To build on this point, Meta has established a successful blueprint for developing new assets and monetizing them only when the time is right. For instance, Meta launched Threads in July 2023 and quickly hit 100 million monthly active users (MAUs). However, CEO Mark Zuckerberg and his team held off on monetizing Threads with ads. With the app now topping 300 million MAUs, Meta is free to turn on the spigot and begin generating advertising revenue.
Billionaires Coleman, Laffont, and Mandel are likely also intrigued by Meta’s higher-growth initiatives, which include AI and the metaverse. Meta announced in January 2024 that it’d be purchasing 350,000 Hopper GPUs (a total order of around $10.5 billion) from Nvidia to fuel its AI-data center ambitions. Meta has been making generative AI solutions available to advertisers, which can generate/tailor messages to users.
In a historically pricey stock market, it’s also nice to have a buffer. Meta closed out the September quarter with $70.9 billion in cash, cash equivalents, and marketable securities, and has been averaging north of $21 billion in net cash generated from operations per quarter. This is a company that has the ability to take risks few others can -- yet there’s still enough cash left over to pay a dividend and buy back stock.
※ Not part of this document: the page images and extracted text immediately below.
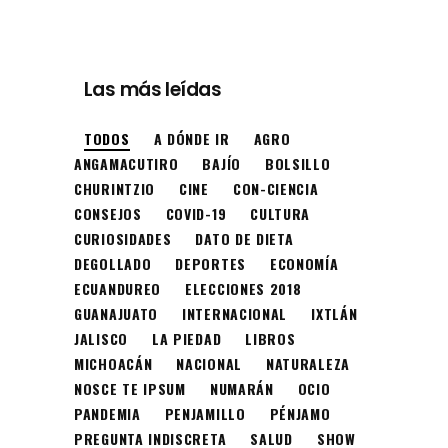
Las más leídas
TODOS
A DÓNDE IR
AGRO
ANGAMACUTIRO
BAJÍO
BOLSILLO
CHURINTZIO
CINE
CON-CIENCIA
CONSEJOS
COVID-19
CULTURA
CURIOSIDADES
DATO DE DIETA
DEGOLLADO
DEPORTES
ECONOMÍA
ECUANDUREO
ELECCIONES 2018
GUANAJUATO
INTERNACIONAL
IXTLÁN
JALISCO
LA PIEDAD
LIBROS
MICHOACÁN
NACIONAL
NATURALEZA
NOSCE TE IPSUM
NUMARÁN
OCIO
PANDEMIA
PENJAMILLO
PÉNJAMO
PREGUNTA INDISCRETA
SALUD
SHOW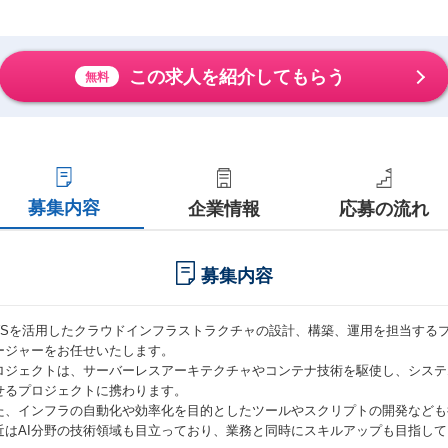
この求人を紹介してもらう
無料
募集内容
企業情報
応募の流れ
募集内容
WSを活用したクラウドインフラストラクチャの設計、構築、運用を担当する
ージャーをお任せいたします。
ロジェクトは、サーバーレスアーキテクチャやコンテナ技術を駆使し、システ
せるプロジェクトに携わります。
た、インフラの自動化や効率化を目的としたツールやスクリプトの開発なども
近はAI分野の技術領域も目立っており、業務と同時にスキルアップも目指し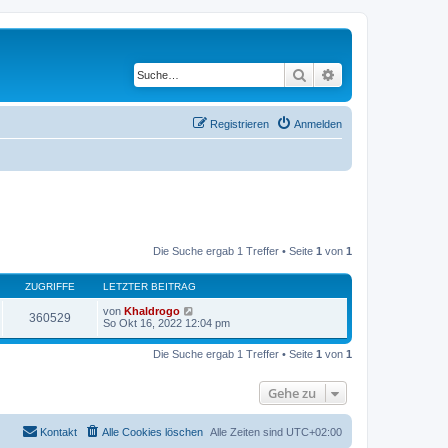
Suche
Erweiterte Suche
Registrieren
Anmelden
Die Suche ergab 1 Treffer • Seite
1
von
1
ZUGRIFFE
LETZTER BEITRAG
von
Khaldrogo
360529
So Okt 16, 2022 12:04 pm
Die Suche ergab 1 Treffer • Seite
1
von
1
Gehe zu
Kontakt
Alle Cookies löschen
Alle Zeiten sind
UTC+02:00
The final piece of the puzzle that helps explain why billionaires Chase Coleman, Philippe Laffont, and Stephen Mandel favor Meta Platforms over all other stocks is its valuation. Even though Meta’s forward price-to-earnings (P/E) ratio of 25 marks its highest valuation multiple in years, the company’s price-to-earnings-growth ratio (PEG Ratio) of 1.08 is essentially on par with its average PEG Ratio reading of 1.09 over the trailing-five-year period.
In simpler terms, if you take into account Meta’s accelerated earnings growth, the company’s P/E ratio relative to its growth is still quite attractive. Though no stock moves up in a straight line, the future appears bright for “Magnificent” Meta.